In the area of cancer awareness and treatment, non-governmental organisations, such as Mass Medical Mission, which pioneered community-based mass cervical cancer screening campaign in Nigeria, known as the National Cervical Cancer Prevention Programme (NCCPP), which was later renamed the National Cancer Prevention Programme (NCPP) following the incorporation of screening for other cancers. Since its establishment in 2007, it is said to have directly screened and treated over 100,000 Nigerians, and through its awareness campaign has helped to protect millions of Nigerians from cancer; the Committee Encouraging Corporate Philanthropy (CECP-Nigeria), a private sector-led tripartite (private, social and public sectors) collaboration aimed at mobilising Nigerians to unite in tackling major national problems. CECP has a short-term goal to acquire and deploy 37 mobile cancer centres, one for each state and FCT Abuja, which will take cancer prevention and early treatment to the grassroots, and a longer-term goal to spearhead the establishment of one comprehensive cancer centre in each of Nigeria’s geopolitical zones.
In a recent article for Africa Renewal, Pavithra Rao reported how billionaires Bill Gates and Aliko Dangote have come together to fund health-care projects in Africa ravaged by poor health-care systems, the persistence of HIV/AIDS, malaria and tuberculosis, and the growth of lifestyle diseases such as hypertension, heart disease and diabetes.
In 2014, Dangote donated $1.2 billion to Dangote Foundation, which used the money to buy equipment to donate to hospitals in Nigeria and set up mobile clinics in Côte d’Ivoire.
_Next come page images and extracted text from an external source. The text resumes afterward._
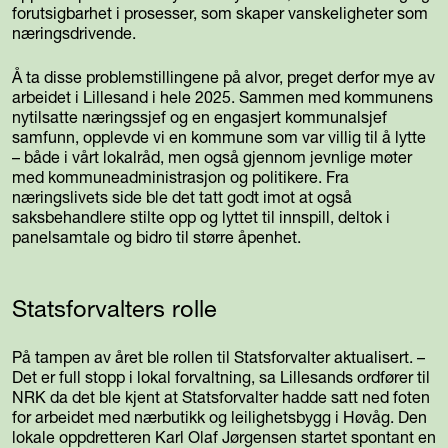
forutsigbarhet i prosesser, som skaper vanskeligheter som
næringsdrivende.
Å ta disse problemstillingene på alvor, preget derfor mye av
arbeidet i Lillesand i hele 2025. Sammen med kommunens
nytilsatte næringssjef og en engasjert kommunalsjef
samfunn, opplevde vi en kommune som var villig til å lytte
– både i vårt lokalråd, men også gjennom jevnlige møter
med kommuneadministrasjon og politikere. Fra
næringslivets side ble det tatt godt imot at også
saksbehandlere stilte opp og lyttet til innspill, deltok i
panelsamtale og bidro til større åpenhet.
Statsforvalters rolle
På tampen av året ble rollen til Statsforvalter aktualisert. –
Det er full stopp i lokal forvaltning, sa Lillesands ordfører til
NRK da det ble kjent at Statsforvalter hadde satt ned foten
for arbeidet med nærbutikk og leilighetsbygg i Høvåg. Den
lokale oppdretteren Karl Olaf Jørgensen startet spontant en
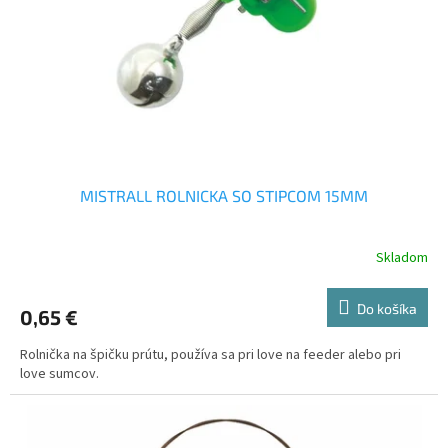
MISTRALL ROLNICKA SO STIPCOM 15MM
Skladom
Do košíka
0,65 €
Rolnička na špičku prútu, používa sa pri love na feeder alebo pri
love sumcov.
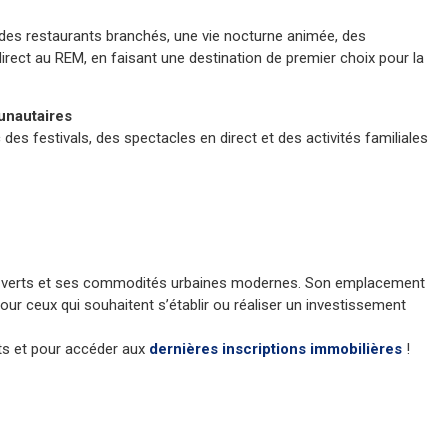
des restaurants branchés, une vie nocturne animée, des
irect au REM, en faisant une destination de premier choix pour la
nautaires
des festivals, des spectacles en direct et des activités familiales
es verts et ses commodités urbaines modernes. Son emplacement
pour ceux qui souhaitent s’établir ou réaliser un investissement
ts et pour accéder aux
dernières inscriptions immobilières
!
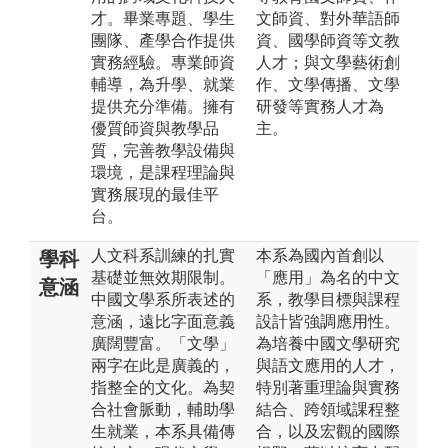
才。畢業專題、學生
文師資、對外華語師
團隊、產學合作提供
資、國學師資等文教
實務經驗。專業師資
人才；與文學藝術創
輔導，為升學、就業
作、文學傳播、文學
提供充分準備。擁有
研發等實務人才為
優質師資與教學品
主。
質，完善教學設備與
環境，是課程理論與
實務展現的最佳平
台。
人文科系訓練的扎實
本系為國內首創以
學科
基礎並無效期限制。
「應用」為名的中文
意涵
中國文學系所表述的
系，教學目標與課程
意涵，遠比字面意義
設計皆強調應用性。
廣闊豐富。「文學」
為培養中國文學研究
兩字在此是廣義的，
與語文應用的人才，
指整全的文化。為契
特別著重理論與實務
合社會脈動，輔助學
結合、跨領域課程整
生就業，本系具備傳
合，以及宏觀的國際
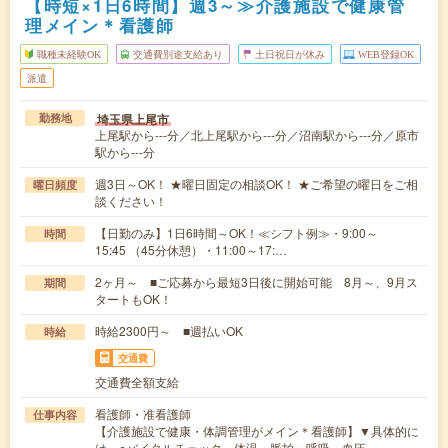
【時短×1日6時間】週3～≫介護施設で健康管
理メイン＊看護師
職種未経験OK
交通費別途支給あり
土日祝日が休み
WEB登録OK
派遣
埼玉県上尾市
勤務地
上尾駅から---分／北上尾駅から---分／沼南駅から---分／原市
駅から---分
週3日～OK！ ★曜日固定の相談OK！ ★ご希望の曜日をご相
曜日頻度
談ください！
【日勤のみ】1日6時間～OK！≪シフト例≫・9:00～
時間
15:45 （45分休憩）・11:00～17:…
2ヶ月～ ■ご応募から最短3日後に開始可能 8月～、9月ス
期間
タートもOK！
時給2300円～ ■週払いOK
時給
交通費
交通費全額支給
看護師・准看護師
仕事内容
【介護施設で健康・体調管理がメイン＊看護師】▼具体的に
は…○バイタルチェック 体温・脈拍・呼吸・血圧…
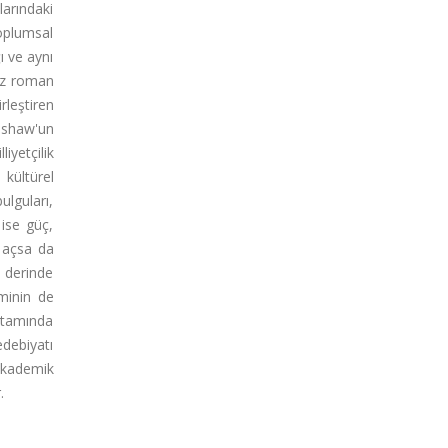
larındaki
toplumsal
ı ve aynı
kuz roman
rleştiren
enshaw'un
yetçilik
 kültürel
ulguları,
 ise güç,
 açsa da
p derinde
ominin de
rtamında
edebiyatı
 akademik
.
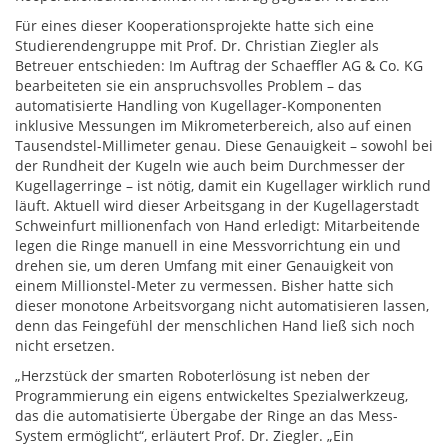
Für eines dieser Kooperationsprojekte hatte sich eine
Studierendengruppe mit Prof. Dr. Christian Ziegler als
Betreuer entschieden: Im Auftrag der Schaeffler AG & Co. KG
bearbeiteten sie ein anspruchsvolles Problem – das
automatisierte Handling von Kugellager-Komponenten
inklusive Messungen im Mikrometerbereich, also auf einen
Tausendstel-Millimeter genau. Diese Genauigkeit – sowohl bei
der Rundheit der Kugeln wie auch beim Durchmesser der
Kugellagerringe – ist nötig, damit ein Kugellager wirklich rund
läuft. Aktuell wird dieser Arbeitsgang in der Kugellagerstadt
Schweinfurt millionenfach von Hand erledigt: Mitarbeitende
legen die Ringe manuell in eine Messvorrichtung ein und
drehen sie, um deren Umfang mit einer Genauigkeit von
einem Millionstel-Meter zu vermessen. Bisher hatte sich
dieser monotone Arbeitsvorgang nicht automatisieren lassen,
denn das Feingefühl der menschlichen Hand ließ sich noch
nicht ersetzen.
„Herzstück der smarten Roboterlösung ist neben der
Programmierung ein eigens entwickeltes Spezialwerkzeug,
das die automatisierte Übergabe der Ringe an das Mess-
System ermöglicht“, erläutert Prof. Dr. Ziegler. „Ein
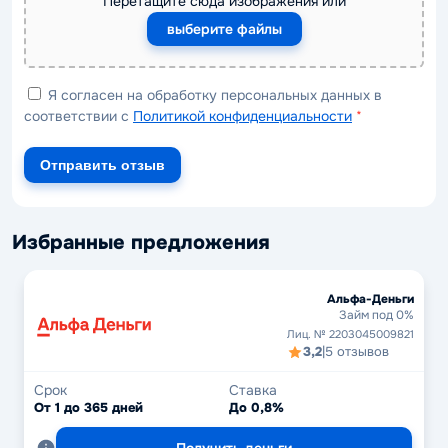
Перетащите сюда изображения или
выберите файлы
Я согласен на обработку персональных данных в
соответствии с
Политикой конфиденциальности
*
Отправить отзыв
Избранные предложения
Альфа-Деньги
Займ под 0%
Лиц. № 2203045009821
3,2
|
5 отзывов
Срок
Ставка
От 1 до 365 дней
До 0,8%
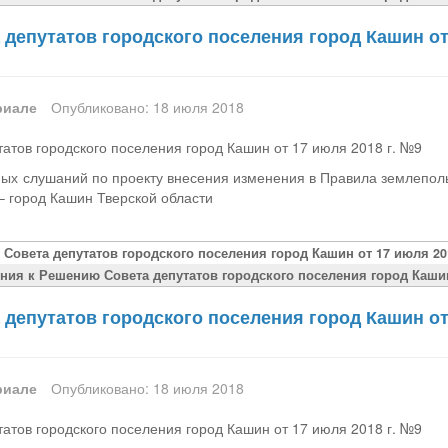
депутатов городского поселения город Кашин от
риале
Опубликовано: 18 июля 2018
атов городского поселения город Кашин от 17 июля 2018 г. №9
ых слушаний по проекту внесения изменения в Правила землепол
– город Кашин Тверской области
 Совета депутатов городского поселения город Кашин от 17 июля 201
ния к Решению Совета депутатов городского поселения город Кашин 
депутатов городского поселения город Кашин от
риале
Опубликовано: 18 июля 2018
атов городского поселения город Кашин от 17 июля 2018 г. №9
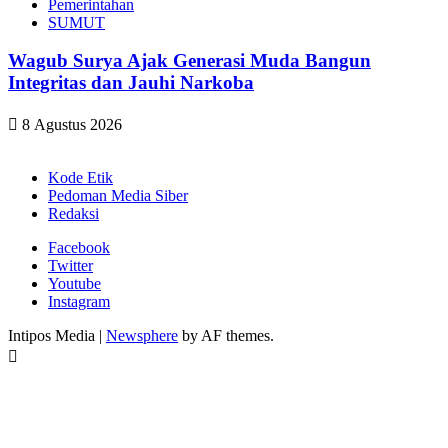
Pemerintahan
SUMUT
Wagub Surya Ajak Generasi Muda Bangun
Integritas dan Jauhi Narkoba
8 Agustus 2026
Kode Etik
Pedoman Media Siber
Redaksi
Facebook
Twitter
Youtube
Instagram
Intipos Media
|
Newsphere
by AF themes.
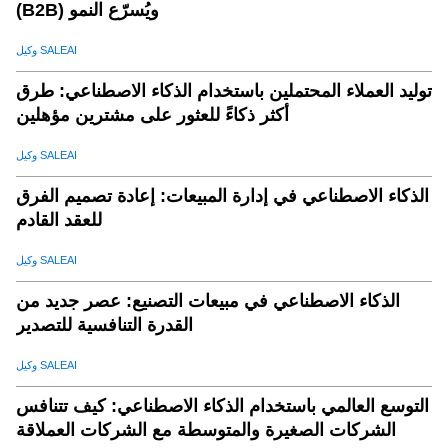
(B2B) ويُسرّع النمو
وكيل SALEAI
توليد العملاء المحتملين باستخدام الذكاء الاصطناعي: طرق
أكثر ذكاءً للعثور على مشترين مؤهلين
وكيل SALEAI
الذكاء الاصطناعي في إدارة المبيعات: إعادة تصميم الفرق
للعقد القادم
وكيل SALEAI
الذكاء الاصطناعي في مبيعات التصنيع: عصر جديد من
القدرة التنافسية للتصدير
وكيل SALEAI
التوسع العالمي باستخدام الذكاء الاصطناعي: كيف تتنافس
الشركات الصغيرة والمتوسطة مع الشركات العملاقة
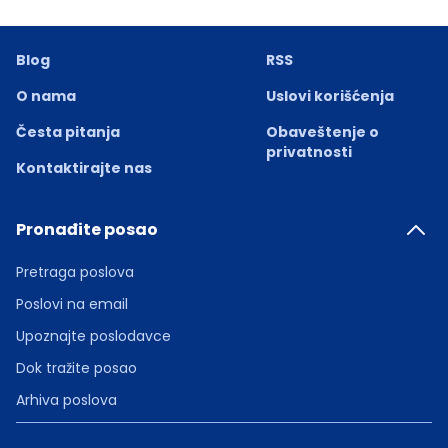
Blog
RSS
O nama
Uslovi korišćenja
Česta pitanja
Obaveštenje o
privatnosti
Kontaktirajte nas
Pronađite posao
Pretraga poslova
Poslovi na email
Upoznajte poslodavce
Dok tražite posao
Arhiva poslova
For its part, the Bill & Melinda Gates Foundation focuses, among other projects, on strengthening Africa’s health care resources, reports Rao.
“In 2016, the Dangote Foundation and the Gates Foundation formed a philanthropic dream team when they announced a $100 million plan to fight malnutrition in Nigeria. The new scheme will fund programmes to 2020 and beyond, using local groups in the northwest and northeast Nigeria. The northeast has for the past seven years been ravaged by the Boko Haram’s Islamic militant insurgency, affecting all health care projects in the region,” Rao said.
Experts say these interventions must continue if the country’s health sector is to be salvaged.